そうこうしている内に、テストを終えた同級生がちらほら帰ってきた。所定の整備台の前で反転し、バックで入っていく。和仁に勝るとも劣らない、鮮やかな手際だ。
ただし、和仁に比べてやや乱暴な印象を受ける。
「よう、サイボーグ。昼間っから見せつけてんじゃねぇぞ!」
もしかしたらその原因は、搭乗者の性格に起因するのかもしれない。
和仁をサイボーグ呼ばわりした生徒は、他にも二人の友人も伴って歩み寄ってきた。
「いいご身分だな。昼間っから女とちちくり合っちゃってよぉ」
和仁を見ていた視線が、今度は紗千へと向けられる。そのねっとりとした視線から逃れるように、紗千は和仁の後ろに隠れた。
和仁もまた、相手を敵意剥き出しの視線で睨み返す。毎度毎度、紗千を値踏みするような態度が気に入らない。反吐が出る。
「そ、そんなんじゃないわよ!」
「ほほぅ。すっかり調教済みってか?」
「アッチの方も凄いんだぜ、何せサイボーグだもんなぁ。もしかして、電動だったりして」
「なるほどなぁ。南條はサイボーグのアレにご執心だと。上手く手懐けたじゃねぇの、天城。羨ましい限りだ」
無遠慮で下品な言葉が、次々と紗千に投げかけられる。和仁がちらりと様子を窺うと、今にも泣き出しそうになっていた。紗千の背中をつかむ力が、一層強くなる。
それに比例して、和仁の中の怒りも次第に大きく膨れ上がってゆく。自分の事はいくら言われようと構わない。だが、それに紗千を巻き込むのは絶対に許さない。ボコボコにやられてもいい、生徒指導室にも行ってやる。だからその顔、思い切りぶん殴ってやろうか。

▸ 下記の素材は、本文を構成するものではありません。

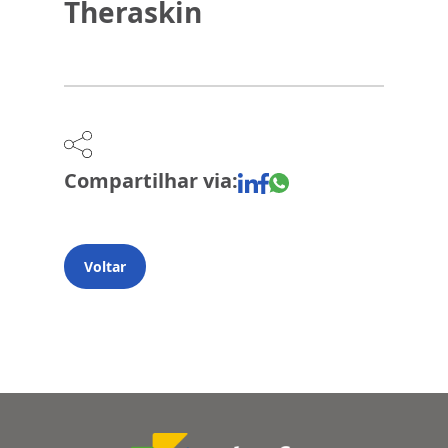
Theraskin
Compartilhar via:
Voltar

一触即発の空気が、格納庫の中で高まり始めた、まさにその時だった。
『お前ら! 人機をしまったなら、さっさと格納庫から出て行け! 他の生徒の邪魔になるだろうが!』
格納庫の責任者が、スピーカー越しに大音量で怒鳴りつけてきた。
音割れするほどのボリュームで流された怒声はキーンと耳の奥まで届き、その場にいた全員が顔をしかめる。
「ちっ、行くぞ」
舌打ちを残して、三人は和仁達の前からいなくなった。
その姿がだんだんと小さくなってゆくに連れて、背中をつかむ力もだんだんと緩んでゆく。
「大丈夫か?」
「……うん、ありがと」
帰ってくる人機の邪魔にならないよう、和仁は紗千を連れて格納庫の端まで移動する。テストを終えた人機が、続々と帰ってきた。
どうやら、ほぼ全ての生徒がテストを終えたようである。格納庫の整備台は、気付けば九割ほどが埋まっていた。
「ごめんな。俺のせいで」
そう耳元でささやきながら、和仁は紗千の頭を優しく撫でた。
紗千に嫌な思いや怖い思いをさせたのは、これで何度目になるだろう。自分が情けなくなってくる。紗千は、自分のために言い返してくれたというのに。
落ち着くまでには、もう少しかかりそうだ。人機の鍵を返すのは、それからでも十分だろう。
和仁はありがとうと、紗千に優しく語りかけるのだった。